走る格好の上にTシャツとパーカーを着込んで、携帯電話と小銭、クレジットカード、水(ペットボトル)の入ったバッグを背負い現地入り。まずは最初にトイレをさがして用を足します。レースの際にはスタート地点付近に必ず特設のポータブルトイレが用意されているのですが、じつはレースの前にはトイレとの戦いがあるのです。ポイントは、いかに出走30分前までにトイレを澄ませることができるかということ。今でこそタイミングチップ(時間計測タグ)を装着してスタートライン通過からゴールまでの正確な時間が測定できる時代になったので、スタートポジションの場所取りも昔ほどは熾烈ではなくなりましたが、それでもスタートの位置によっては混雑がひどくスタート後もしばらくは走れないなんて状況もあるわけです。だからわりとシリアスなランナーたちは常にいいポジションからスタートしたいと考え(当然です)、そのためなるべく早めにスタートラインの近くに陣取り出走までそこで待機するのです。待機している間にトイレに行きたくなったらどうするか? まあ1時間くらい前ならその場を離れてトイレに行きます。長蛇の列に並んで戻ってきてもまだその場所に戻れる可能性は充分にあります。これが30分前ならどうするか? まずトイレに並んで30分で用が足せるかはなはだ疑問です。そして出走が近づくごとに混雑の具合が増すわけですから運良く用が足せたとしても今度は自分がキープしていたポジションには、まあ戻れないでしょう。考えてみてください、1万人からの人が参加するわけですから目の前はちょっとした“初詣”状態です。そんな押し合いへし合いしている人の波をかき分けることなんてできないのです(話しが長くてすみません)。だからまずはトイレを済ませておくのです。そういうわけで何機も並んだ特設のトイレに向かいました。そこにはすでに人の列が。列もそれほど長くないし今ならまだ大丈夫そう…。結局5分ほど並んだだけで済んだ(よかった)。これでまずは一安心。

出走前は寒さとの戦いが待っている

次は荷物です。指定の場所に行き、用意されているプラスチックバッグにゼッケン番号を書き込み、それに荷物を入れて預けるだけ。ちなみに今回のレースは発着点が同じところなのでそのままの場所に荷物が番号ごと分けられボランティアによって保管されますが、スタートとゴールが違うレースの場合にはレース中にトラックでゴールまで移送したりします。ところがいつも困るのが預けるタイミング。荷物をすべて預けるということは、つまり走る格好になるということ。そして大概はシングレットかTシャツに短パンの軽装備で走るわけですから冬の寒風吹き荒む中を寒さを耐えながら出走を待つことになるわけです。
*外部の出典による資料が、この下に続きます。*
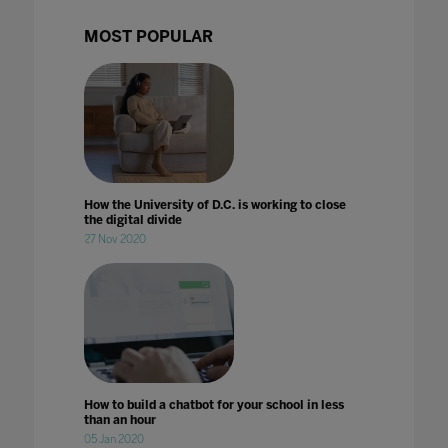
MOST POPULAR
How the University of D.C. is working to close
the digital divide
27 Nov 2020
How to build a chatbot for your school in less
than an hour
05 Jan 2020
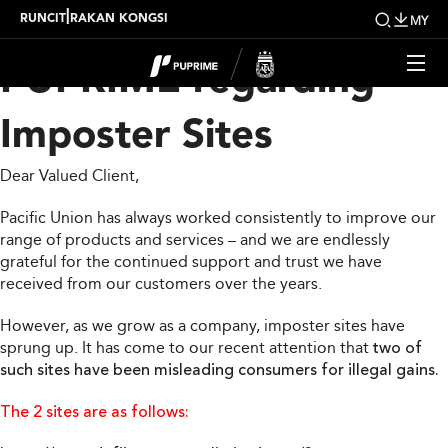
Official Statement from
|
RUNCIT
RAKAN KONGSI
MY
PUPRIME regarding
Imposter Sites
Dear Valued Client,
Pacific Union has always worked consistently to improve our
range of products and services – and we are endlessly
grateful for the continued support and trust we have
received from our customers over the years.
However, as we grow as a company, imposter sites have
sprung up. It has come to our recent attention that
two of
such sites have been misleading consumers for illegal gains.
The 2 sites are as follows:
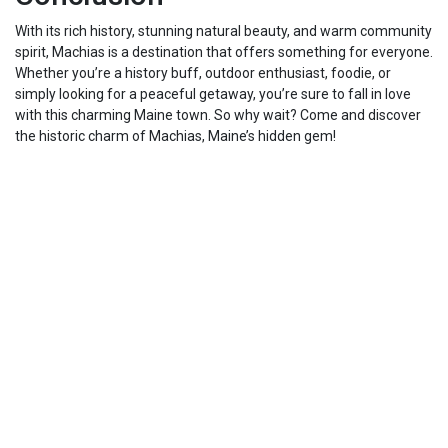
With its rich history, stunning natural beauty, and warm community
spirit, Machias is a destination that offers something for everyone.
Whether you’re a history buff, outdoor enthusiast, foodie, or
simply looking for a peaceful getaway, you’re sure to fall in love
with this charming Maine town. So why wait? Come and discover
the historic charm of Machias, Maine’s hidden gem!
だから結構の人が捨ててもいいトレーナーなどを着込んでスタート間際に沿道に脱ぎ捨てる、というのがお決まりなわけですが、ちょうど捨ててもいいシャツなどを持ち合わせていない場合は、寒さに震えながら出走を待つしかないのです。もちろん出走間際に荷物を預ければそれまで寒さはしのげますが、おのずと好ポジションはあきらめなければなりません。そしてワタクシメもちょうど捨ててもいい服を今回持ち合わせていなかったわけで(今回で通算30回目のレースなのですでに散々捨て尽くしてしまっているわけです)、 覚悟を決めて30分前には荷物を預け、場所もなんとかキープし出走を待ちました。もちろんこのタイミングには個人差があるわけで、ある程度タイムにもこだわらなければもっと後でも 全然問題ありません (ただしレースによっては

預け入れ受付時間が設定されていていつでも 自由ということではありません)。そしてここで頭をもたげてくる不安がまたまたトイレなのです。そうです、やっぱりトイレなのです。寒いと不思議とトイレが近くなるのです。というわけでこれがスタート前の“攻防”なのです。(全然レースのレポートじゃないじゃないか、という声も聞こえてきそうですが、まあ結局は走るだけですから……。)


完走者の笑顔があふれるゴールエリア

ホントに寒かった。30分も震えながら待ちましたよ。しかし若干の尿意はあったものの“有事”には至らず、問題なくスタートを迎えることができました。よかった(ホっ!)。あとは走るだけです。BANG! 6時45分スタート。気持ちが折れないように自分で自分を励ましながらがんばって走りました。そして悪戦苦闘の結果……、無事6度目のシドニーハーフ完走を果たしました。走り終わった後の光景はどのレースもほぼ同じです。ゴール付近でそれぞれが呼吸を整え、水分を補給したりしながら、達成感と疲労感の狭間で完走者同士が声をかけ、お互いの健闘を称え合う……。 汗まみれのみんなの笑顔を見る度に「参加してよかった、完走できてよかった」といつも思います。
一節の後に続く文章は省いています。